Traduzioni campione: valutazioni tecniche

 Categoria: Servizi di traduzione

Come anticipato nell’articolo di ieri, in quello odierno faremo alcune valutazioni di tipo tecnico sugli aspetti da prendere in considerazione per eseguire un buon test di traduzione.

Il primo aspetto è la lunghezza del testo. Una traduzione campione, in genere, non dovrebbe superare le 500 parole, anche se questo, com’è giusto che sia, è a discrezione del richiedente.
Ovviamente, qualora un’agenzia vi richieda una traduzione di 3000 parole a titolo gratuito, probabilmente la miglior cosa da fare è declinare cortesemente la gentile proposta.
La nostra agenzia normalmente richiede traduzioni di 250/350 parole, anche se, talvolta, richiediamo traduzioni di singole parole o frasi inserite in un testo più lungo.

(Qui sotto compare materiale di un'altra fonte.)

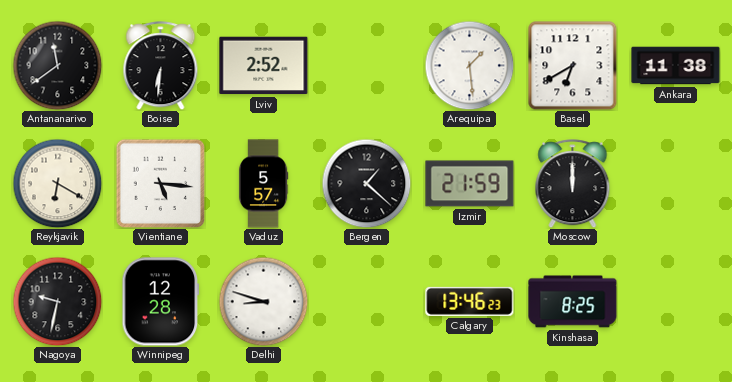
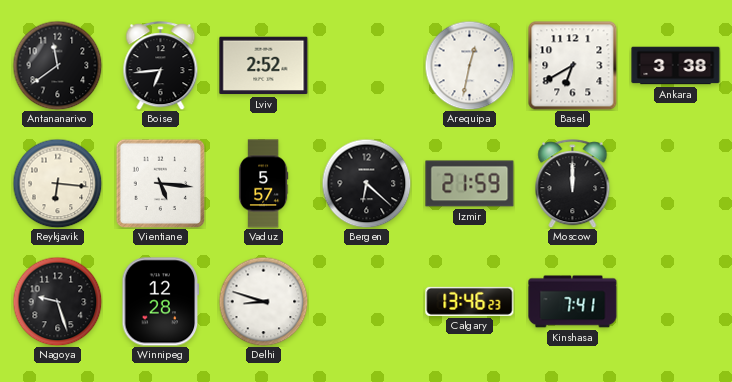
Boise: 6:31 -> 6:44
Arequipa: 1:29 -> 12:32
Ankara: 11:38 -> 3:38
Reykjavik: 6:20 -> 6:16
Bergen: 1:22 -> 6:22
Nagoya: 9:32 -> 9:27
Kinshasa: 8:25 -> 7:41
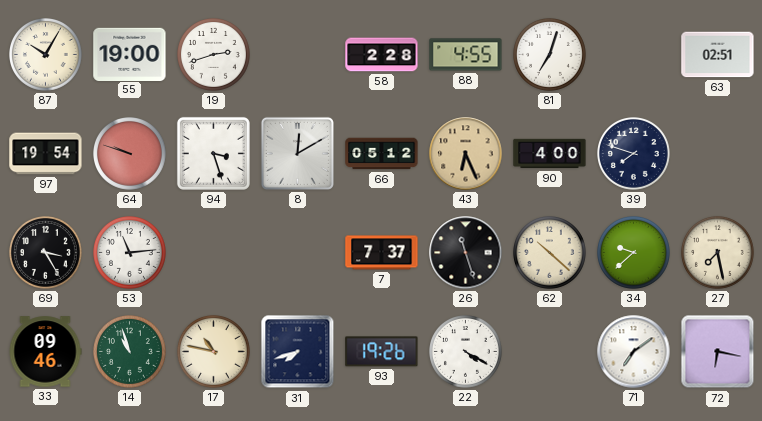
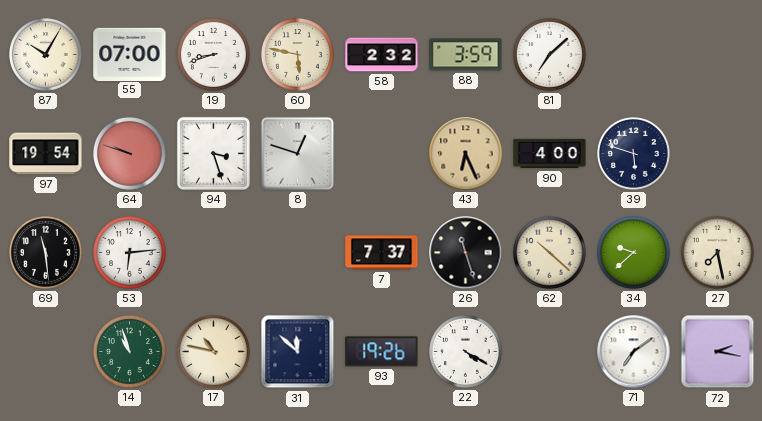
55: 19:00 -> 07:00
19: 2:42 -> 8:42
60: none -> 5:47
58: 2:28 -> 2:32
88: 4:55 -> 3:59
81: 7:03 -> 7:08
63: 02:51 -> none
8: 12:10 -> 12:48
66: 05:12 -> none
39: 7:48 -> 5:48
69: 3:25 -> 11:29
53: 11:14 -> 6:14
33: 09:46 -> none
31: 7:42 -> 11:52
72: 6:17 -> 2:17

Le parti da tradurre vengono segnalate in modo chiaro e inequivocabile, pertanto, i candidati che non si attengono alle istruzioni e traducono più (o meno) di quanto richiesto, perdono punti nella valutazione finale. Il mancato rispetto delle indicazioni fornite, costituisce un segnale negativo. Siamo infatti portati a pensare che un traduttore potrebbe comportarsi allo stesso modo una volta inserito in un contesto lavorativo reale.

Se avete dei dubbi o avete bisogno di chiarimenti, non esitate a chiedere maggiori indicazioni.
È probabile che certe informazioni siano state volutamente tenute nascoste per saggiare l’approccio del traduttore di fronte al testo. Ovviamente, è bene evitare domande banali e scontate che vi metterebbero solo in cattiva luce.

Un altro consiglio da seguire è non lasciare nel testo tradotto varie opzioni per la traduzione di singole parole. In un contesto lavorativo reale, non ha senso lasciare più possibilità, occorre fare delle scelte e assumersene la responsabilità. Lo stesso deve avvenire in una traduzione campione. Lasciare varie opzioni è da noi considerato un errore vero e proprio.

Infine, a meno che non vi venga espressamente richiesto, non inserite note di alcun genere. Molti lavori apparentemente ben eseguiti vengono bocciati perché le note inserite dai traduttori, anziché essere chiarificatrici, evidenziano la non perfetta comprensione di un concetto o del significato di una singola parola.

Detto questo, non ci rimane altro che dirvi…in bocca al lupo!